- The Enviro Buggy vacuum cleaner sieves out microplastics and picks up normal, larger pieces of rubbish on a beach in Cape Town, South Africa.
- The same work would take humans days to achieve.
- Wildlife can get entangled in waste or eat it, as they can’t distinguish between it and real food.
A giant blue four-wheeled beach 'vacuum cleaner' is being used to keep a Cape Town beach plastic free.
Called the Enviro Buggy, it is helping to sieve out microplastics and pick up normal, larger pieces of rubbish from the Mother City's Lagoon Beach.
It can be seen trundling along the soft white sand, followed by a hoard of 50 mask-wearing beach cleaners carrying bags and picking up litter in its wake.
The Enviro Buggy is the brainchild of conservationist group #SeaTheBiggerPicture Ocean Initiative (#STBP) and engineers from Matriarch Generic Engineering.
“The Enviro Buggy was born out of a necessity. We were fed up with trying to pick up so many tiny degraded particles of plastic. It was near impossible by hand, even with a large-scale crew,” said Tash Krauss, a conservationist at STBP.
So they built the Enviro Buggy to suck up pesky microplastics, pieces of plastic that have broken down and now are smaller than 5mm, sieving them out from ordinary beach sand. It would take humans days to do the same using manual methods.
“Plastic doesn’t biodegrade, it just gets smaller and smaller. The idea behind the buggy is that with a strong vacuum suction you can suck up large amounts of sand particles that include these small parts of plastic particles. Then sand filters out ideally leaving just the plastic behind. Which we hope will make it a much more efficient cleaning method”, said Krauss.
Along with helping to sieve out microplastics, the Enviro Buggy is also designed to pick up normal, larger pieces of rubbish as well - which the team hopes will help beach cleaners pick up more rubbish faster.
Litter is a big problem for wildlife because they get entangled in it. This can lead to a slow painful death by starvation or suffocation for many creatures.
Animals also end up eating the plastic as they can’t distinguish between the litter and real food. This could possibly contaminate humans when they consume the wildlife that eat it. Researchers warn the effect of microplastic ingestion on human health is still largely unknown.
South African researchers have found almost 90% of South Africa's marine plastic pollution originates from its own river systems. This amounts to between 15,000 and 40,000 tonnes of marine plastic per year which ends up on South Africa’s beaches.
The team of conservationists hope the Enviro Buggy will go a long way toward helping beach cleaners suck up the problematic waste that washes up on South African shorelines, while creating awareness with this curious contraption.
Once the engine is roaring and the Enviro Buggy moves, it's almost cathartic to sit back and watch it suck up stray cigarette butts, straws, and bits of polystyrene.
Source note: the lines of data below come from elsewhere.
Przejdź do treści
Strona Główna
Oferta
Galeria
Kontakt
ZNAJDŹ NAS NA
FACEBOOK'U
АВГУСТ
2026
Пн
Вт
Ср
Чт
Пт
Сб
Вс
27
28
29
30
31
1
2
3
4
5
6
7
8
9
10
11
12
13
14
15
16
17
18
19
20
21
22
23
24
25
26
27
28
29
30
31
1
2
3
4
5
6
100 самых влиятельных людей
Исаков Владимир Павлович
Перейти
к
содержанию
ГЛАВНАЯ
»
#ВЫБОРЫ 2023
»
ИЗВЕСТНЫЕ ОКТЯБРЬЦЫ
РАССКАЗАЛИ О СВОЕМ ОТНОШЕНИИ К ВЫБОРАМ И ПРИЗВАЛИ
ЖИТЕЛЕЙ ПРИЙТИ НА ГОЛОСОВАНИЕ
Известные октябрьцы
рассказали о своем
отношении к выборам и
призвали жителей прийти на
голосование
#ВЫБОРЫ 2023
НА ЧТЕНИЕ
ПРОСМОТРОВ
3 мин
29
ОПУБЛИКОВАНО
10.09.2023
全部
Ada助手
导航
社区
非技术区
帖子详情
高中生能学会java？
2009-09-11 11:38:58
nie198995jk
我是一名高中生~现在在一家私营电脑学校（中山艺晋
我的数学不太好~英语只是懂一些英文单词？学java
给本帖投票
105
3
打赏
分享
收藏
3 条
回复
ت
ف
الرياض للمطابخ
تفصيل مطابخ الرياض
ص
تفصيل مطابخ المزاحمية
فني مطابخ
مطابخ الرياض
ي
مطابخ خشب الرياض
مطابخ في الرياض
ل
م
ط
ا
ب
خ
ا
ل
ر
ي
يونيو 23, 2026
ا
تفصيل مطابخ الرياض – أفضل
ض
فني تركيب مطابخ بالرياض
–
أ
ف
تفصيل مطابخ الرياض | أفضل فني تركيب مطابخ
It's almost as if you were at home vacuuming your own carpet and not the hard to walk on soft white sand of Cape Town.
It’s still however got a few environmental obstacles it needs to overcome to be well and truly beach ready.
While it's capable of driving on wet sand, a team of 3 needs to give it a helping hand on softer parts of the beach– as the wheels get stuck. It also requires a ramp to access the sand, which might not be ideal to access certain beaches in South Africa.
“We loved the idea and got straight into designing it. Our small engineering company is based in Johannesburg and a long way from the beaches to test. But with their help on what they wanted out of this, we eventually designed the buggy,” said Luigi Faccio, engineer Matriarch Generic Engineering, and the man who designed it.
While its early days for the Enrivo Buggy, it shows that human ingenuity can go a long way toward making beaches cleaner - one giant sucking vacuuming cleaner at a time. The team is eager to make progress and is looking for funding.